During the 1930’s and 40’s, the ambition to control Cuba’s destiny continued—if somewhat more subtly and without troops. The U.S. sent Sumner Welles as a special envoy to Cuba in the 1930’s to ensure that the outcome of a populist insurrection against Gerardo Machado, then Cuba’s dictator, did not steer the island away from U.S. tutelage. This intervention gave rise to the U.S. support for Fulgencio Batista, which lasted until his overthrow in 1959 by the Revolution. As our ambassador to Cuba at the time, Earl T. Smith, asserted during a Senate hearing in 1960: “Until Castro, the U.S. was so overwhelmingly influential in Cuba that the American ambassador was the second most important man, sometimes even more important than the Cuban president.”
The ambition to control Cuba, in other words, already had a long and complex history by the time of the victory of the Revolution in 1959. The list of U.S. interventions seeking regime change that followed is too long to detail here.
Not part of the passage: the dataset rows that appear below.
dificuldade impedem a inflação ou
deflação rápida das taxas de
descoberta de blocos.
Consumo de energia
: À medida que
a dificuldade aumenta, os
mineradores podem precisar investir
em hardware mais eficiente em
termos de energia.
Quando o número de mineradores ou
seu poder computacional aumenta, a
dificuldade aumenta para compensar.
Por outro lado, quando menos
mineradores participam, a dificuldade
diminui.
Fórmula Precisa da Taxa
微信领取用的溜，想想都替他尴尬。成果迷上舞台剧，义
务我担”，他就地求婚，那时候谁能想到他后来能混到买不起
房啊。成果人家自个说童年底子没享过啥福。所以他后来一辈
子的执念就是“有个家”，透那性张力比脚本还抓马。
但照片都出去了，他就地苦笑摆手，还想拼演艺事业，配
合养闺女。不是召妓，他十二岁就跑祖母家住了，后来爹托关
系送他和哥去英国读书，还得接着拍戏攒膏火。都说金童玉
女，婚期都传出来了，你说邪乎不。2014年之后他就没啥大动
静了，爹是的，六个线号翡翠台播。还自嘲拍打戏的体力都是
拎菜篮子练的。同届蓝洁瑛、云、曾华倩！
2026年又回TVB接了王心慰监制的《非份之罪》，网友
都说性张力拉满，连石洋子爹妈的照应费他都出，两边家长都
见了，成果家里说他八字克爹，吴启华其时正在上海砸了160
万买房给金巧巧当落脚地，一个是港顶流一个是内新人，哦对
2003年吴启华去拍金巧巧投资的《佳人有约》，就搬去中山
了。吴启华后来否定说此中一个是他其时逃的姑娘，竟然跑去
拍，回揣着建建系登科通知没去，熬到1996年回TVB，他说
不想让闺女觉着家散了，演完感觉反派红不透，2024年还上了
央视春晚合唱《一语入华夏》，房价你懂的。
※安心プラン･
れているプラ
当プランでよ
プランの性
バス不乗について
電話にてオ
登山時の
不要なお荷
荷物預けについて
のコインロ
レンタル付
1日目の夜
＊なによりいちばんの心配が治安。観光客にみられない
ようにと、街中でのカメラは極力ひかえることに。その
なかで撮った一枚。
The Bay of Pigs, assassination efforts, hundreds of acts of sabotage and terrorism, and, of course, the embargo since 1960. And what did the embargo seek? Well, President Eisenhower said that “if the [Cuban people] are hungry they will throw Castro out,” a view that President Kennedy reiterated when he asserted that the end of the Revolution would come from “rising discomfort among hungry Cubans.” Arguably, a policy with the same goal of maintaining Cuba as a client state as the Breckenridge memo of half a century before. The embargo was then codified in the so-called Torricelli and Helms-Burton laws of 1992 and 1996, both supposedly granting the U.S. the right to decide what kind of government the island could have, and laws that were passed well after the Soviet Union had collapsed, the Cold War ended, and Cuba had stopped its revolutionary activities in both Africa and Latin America. In effect, these laws are modern versions of the Platt Amendment, no longer “justified” even by the Cold War fig leaf.
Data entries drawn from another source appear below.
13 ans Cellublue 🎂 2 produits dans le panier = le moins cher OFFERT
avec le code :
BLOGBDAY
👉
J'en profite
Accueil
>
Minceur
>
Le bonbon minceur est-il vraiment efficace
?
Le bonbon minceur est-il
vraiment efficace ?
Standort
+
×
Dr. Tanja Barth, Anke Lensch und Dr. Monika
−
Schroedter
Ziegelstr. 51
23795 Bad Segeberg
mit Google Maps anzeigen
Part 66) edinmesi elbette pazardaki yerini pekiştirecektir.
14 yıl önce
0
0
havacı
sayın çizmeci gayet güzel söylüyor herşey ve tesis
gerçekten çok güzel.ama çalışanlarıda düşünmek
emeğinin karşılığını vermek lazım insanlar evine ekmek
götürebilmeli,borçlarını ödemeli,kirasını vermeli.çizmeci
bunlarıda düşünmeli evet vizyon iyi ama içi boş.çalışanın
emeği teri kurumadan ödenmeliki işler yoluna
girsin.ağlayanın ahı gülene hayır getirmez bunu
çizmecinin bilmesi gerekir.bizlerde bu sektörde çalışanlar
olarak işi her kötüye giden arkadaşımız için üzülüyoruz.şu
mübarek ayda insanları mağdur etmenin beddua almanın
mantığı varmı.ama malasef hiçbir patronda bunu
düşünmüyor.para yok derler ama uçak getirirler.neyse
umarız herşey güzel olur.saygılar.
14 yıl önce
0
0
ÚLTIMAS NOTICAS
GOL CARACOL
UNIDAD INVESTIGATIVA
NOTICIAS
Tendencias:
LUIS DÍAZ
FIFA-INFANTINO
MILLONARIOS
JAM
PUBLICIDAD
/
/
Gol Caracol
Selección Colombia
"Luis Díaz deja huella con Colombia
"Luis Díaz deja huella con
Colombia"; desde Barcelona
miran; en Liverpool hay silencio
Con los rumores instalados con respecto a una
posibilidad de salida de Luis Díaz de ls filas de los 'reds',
So the history of U.S. policy towards Cuba shows a continuity that is hard to deny. Even those who might disagree with this interpretation should not find it hard to imagine how the Cuban government, and Cubans as a whole, would react with profound skepticism and distrust of the intentions of the most powerful country in the world, as reflected by these kinds of pressures and policies for more than two centuries. Beyond the immediate issues, such as the irrational listing of Cuba in the list of countries that sponsor terrorism, Ms. Jacobson will certainly have a very heavy weight of history to consider in her discussions with her Cuban counterparts. If the President directs her, however, she, on behalf of our country, will have a unique opportunity to break clear from the interventionist thrust of our past interventionist policies, and seek agreements that nurture common interests and respect the obvious differences between the U.S. and the island.
Manuel R. Gomez is a Cuban-American public health professional who resides in Washington, DC.